Law of Multiple Proportions

Lesson Progress

0% Complete

Topic Content:

Law of Multiple Proportions
Verification of the Law

The law states that if two elements A and B combine together to form more than one compound, the various masses of B which combine with a fixed mass of A are in a simple whole-number ratio. e.g. 1:2, 2:1, 1:3, 3:2, etc.

Verification of the Law:

Weigh two clean metal boats, weigh them again containing pure copper(I) oxide (Cu₂O) and copper(II) oxide (CuO) respectively. Reduce the oxide to copper by using hydrogen gas as described in the experiment on the Law of Definite Proportion.

The mass of copper which combined with a fixed mass of oxygen is found in both samples.
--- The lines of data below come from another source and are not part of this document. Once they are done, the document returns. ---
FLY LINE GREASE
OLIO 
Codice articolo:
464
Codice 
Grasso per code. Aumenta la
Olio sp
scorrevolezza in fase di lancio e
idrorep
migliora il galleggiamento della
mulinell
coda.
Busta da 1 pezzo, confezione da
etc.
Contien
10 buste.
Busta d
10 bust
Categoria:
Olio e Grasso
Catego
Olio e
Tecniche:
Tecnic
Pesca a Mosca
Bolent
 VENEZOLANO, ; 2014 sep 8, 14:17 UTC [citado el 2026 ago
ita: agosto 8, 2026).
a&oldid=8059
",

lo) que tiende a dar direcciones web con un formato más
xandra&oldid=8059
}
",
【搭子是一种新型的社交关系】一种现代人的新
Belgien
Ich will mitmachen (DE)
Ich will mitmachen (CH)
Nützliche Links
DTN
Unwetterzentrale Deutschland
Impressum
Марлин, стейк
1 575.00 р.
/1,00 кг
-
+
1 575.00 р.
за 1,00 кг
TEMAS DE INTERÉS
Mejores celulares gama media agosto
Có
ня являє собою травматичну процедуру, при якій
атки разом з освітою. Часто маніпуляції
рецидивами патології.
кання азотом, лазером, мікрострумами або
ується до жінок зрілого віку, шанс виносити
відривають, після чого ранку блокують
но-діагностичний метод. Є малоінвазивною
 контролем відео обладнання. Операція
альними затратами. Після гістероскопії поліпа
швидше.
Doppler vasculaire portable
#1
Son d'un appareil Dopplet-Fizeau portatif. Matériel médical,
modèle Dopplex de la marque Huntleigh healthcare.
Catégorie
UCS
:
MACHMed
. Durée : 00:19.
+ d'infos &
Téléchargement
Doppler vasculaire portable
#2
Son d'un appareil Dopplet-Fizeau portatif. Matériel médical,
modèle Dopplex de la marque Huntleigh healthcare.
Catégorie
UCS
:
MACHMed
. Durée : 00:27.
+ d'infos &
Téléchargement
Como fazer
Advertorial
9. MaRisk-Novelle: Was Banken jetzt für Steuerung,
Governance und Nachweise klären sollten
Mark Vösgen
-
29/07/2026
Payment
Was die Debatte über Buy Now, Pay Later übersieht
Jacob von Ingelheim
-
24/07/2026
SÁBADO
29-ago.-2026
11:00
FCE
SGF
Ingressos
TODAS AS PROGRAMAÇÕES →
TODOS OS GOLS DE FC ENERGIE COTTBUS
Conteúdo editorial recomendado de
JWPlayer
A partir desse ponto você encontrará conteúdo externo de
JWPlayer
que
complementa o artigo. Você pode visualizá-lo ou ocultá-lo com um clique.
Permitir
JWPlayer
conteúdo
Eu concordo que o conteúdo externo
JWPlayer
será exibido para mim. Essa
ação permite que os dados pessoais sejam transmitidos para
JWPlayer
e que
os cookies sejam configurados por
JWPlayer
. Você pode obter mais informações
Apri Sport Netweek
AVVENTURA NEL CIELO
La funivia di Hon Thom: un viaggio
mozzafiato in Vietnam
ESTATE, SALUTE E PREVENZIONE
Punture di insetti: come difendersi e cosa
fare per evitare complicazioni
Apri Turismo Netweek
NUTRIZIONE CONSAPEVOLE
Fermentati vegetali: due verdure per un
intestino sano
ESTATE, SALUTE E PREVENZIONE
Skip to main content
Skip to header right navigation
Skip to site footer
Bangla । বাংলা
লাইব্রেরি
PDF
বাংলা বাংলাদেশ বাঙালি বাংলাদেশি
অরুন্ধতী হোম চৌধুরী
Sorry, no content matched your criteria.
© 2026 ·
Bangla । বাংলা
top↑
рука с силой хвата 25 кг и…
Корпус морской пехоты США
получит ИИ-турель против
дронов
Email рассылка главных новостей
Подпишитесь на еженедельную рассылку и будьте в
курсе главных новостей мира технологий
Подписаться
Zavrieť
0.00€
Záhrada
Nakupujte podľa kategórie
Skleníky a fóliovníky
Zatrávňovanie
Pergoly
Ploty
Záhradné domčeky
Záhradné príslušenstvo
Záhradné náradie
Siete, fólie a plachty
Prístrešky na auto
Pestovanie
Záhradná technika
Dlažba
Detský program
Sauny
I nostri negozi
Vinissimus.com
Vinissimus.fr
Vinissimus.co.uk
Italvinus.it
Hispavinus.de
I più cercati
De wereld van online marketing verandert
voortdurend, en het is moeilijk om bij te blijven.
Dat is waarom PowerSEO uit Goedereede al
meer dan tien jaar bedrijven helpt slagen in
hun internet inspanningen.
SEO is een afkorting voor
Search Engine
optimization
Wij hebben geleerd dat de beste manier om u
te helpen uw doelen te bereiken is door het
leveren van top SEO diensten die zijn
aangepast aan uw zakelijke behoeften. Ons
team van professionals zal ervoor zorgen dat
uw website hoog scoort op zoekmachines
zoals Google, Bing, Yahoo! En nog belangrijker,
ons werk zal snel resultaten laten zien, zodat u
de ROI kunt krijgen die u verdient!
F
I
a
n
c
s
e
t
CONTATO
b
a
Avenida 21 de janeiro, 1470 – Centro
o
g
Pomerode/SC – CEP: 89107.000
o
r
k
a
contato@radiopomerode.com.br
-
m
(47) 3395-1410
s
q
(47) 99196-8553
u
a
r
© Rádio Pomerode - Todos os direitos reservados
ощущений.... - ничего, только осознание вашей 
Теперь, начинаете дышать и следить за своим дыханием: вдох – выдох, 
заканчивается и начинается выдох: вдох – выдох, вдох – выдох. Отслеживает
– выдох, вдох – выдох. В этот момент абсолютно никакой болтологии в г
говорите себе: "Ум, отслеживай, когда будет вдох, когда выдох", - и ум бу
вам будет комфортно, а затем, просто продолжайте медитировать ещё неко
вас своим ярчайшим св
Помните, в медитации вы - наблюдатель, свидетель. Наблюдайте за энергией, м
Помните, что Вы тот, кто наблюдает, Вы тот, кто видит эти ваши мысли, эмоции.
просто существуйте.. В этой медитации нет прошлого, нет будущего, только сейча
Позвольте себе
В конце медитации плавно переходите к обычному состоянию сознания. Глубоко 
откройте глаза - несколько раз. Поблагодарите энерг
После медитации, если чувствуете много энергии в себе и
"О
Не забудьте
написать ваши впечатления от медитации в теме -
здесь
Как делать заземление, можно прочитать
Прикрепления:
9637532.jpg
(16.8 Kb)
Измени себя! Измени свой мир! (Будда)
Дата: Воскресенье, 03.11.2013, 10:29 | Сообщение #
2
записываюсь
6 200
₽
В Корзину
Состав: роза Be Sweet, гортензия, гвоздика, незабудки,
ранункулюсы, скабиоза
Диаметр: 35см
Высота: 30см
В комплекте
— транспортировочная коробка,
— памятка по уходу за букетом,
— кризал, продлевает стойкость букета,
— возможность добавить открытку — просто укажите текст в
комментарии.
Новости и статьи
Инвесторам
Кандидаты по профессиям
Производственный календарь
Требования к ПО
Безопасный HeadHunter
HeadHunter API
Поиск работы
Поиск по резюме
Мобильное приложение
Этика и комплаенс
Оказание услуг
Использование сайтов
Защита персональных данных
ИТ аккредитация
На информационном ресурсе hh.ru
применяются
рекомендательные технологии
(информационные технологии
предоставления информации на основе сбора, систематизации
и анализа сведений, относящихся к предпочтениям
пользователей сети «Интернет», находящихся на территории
The masses are in a simple ratio.

i. \( \scriptsize Cu_2O_{(s)} \: + \: H_{2(g)} \: \rightarrow \: 2Cu_{(s)} \: + \: H_2O_{(g)} \)

ii. \( \scriptsize CuO_{(s)} \: + \: H_{2(g)} \: \rightarrow \: Cu_{(s)} \: + \: H_2O_{(g)} \)

Sample	Sample I	Sample II
	Cu₂O	CuO
Mass of oxide	3.04 g	1.91 g
Mass of Cu residue	2.55 g	1.38 g
Mass of oxygen removed from the oxide	0.49 g	0.53 g

In order to show that these figures conform to the law of multiple proportions, use 1 g or 100 g as a fixed mass.

In sample I:

0.49 g of oxygen combined with 2.55 g of Cu using 1 g as fixed mass.

\( \frac{2.55g}{0.49g} \: \times \: \frac{1}{1} \\ \scriptsize = 5.20\: g \)

In sample II:

0.53 g of oxygen combined with 1.38 g of copper using 1 g as fixed mass.

\( \frac{1.38g}{0.53g} \: \times \: \frac{1}{1} \\ \scriptsize = 2.6\:g \)

The mass of copper that has combined with a fixed mass (1.0 g) of oxygen in samples 1 and 2 are in a simple ratio of 5.20:2.60, or 2:1 . Hence, the Law of multiple proportions is obeyed.

Example 8.4.1:

Carbon combines with oxygen to form two oxides A and B. Analysis of the two oxides show that:

(I) In oxide A, 57.1 g of oxygen combines with 42.9 g of carbon.
(II) In oxide B, 72.7 g of O₂ combines with 27.3 g of carbon.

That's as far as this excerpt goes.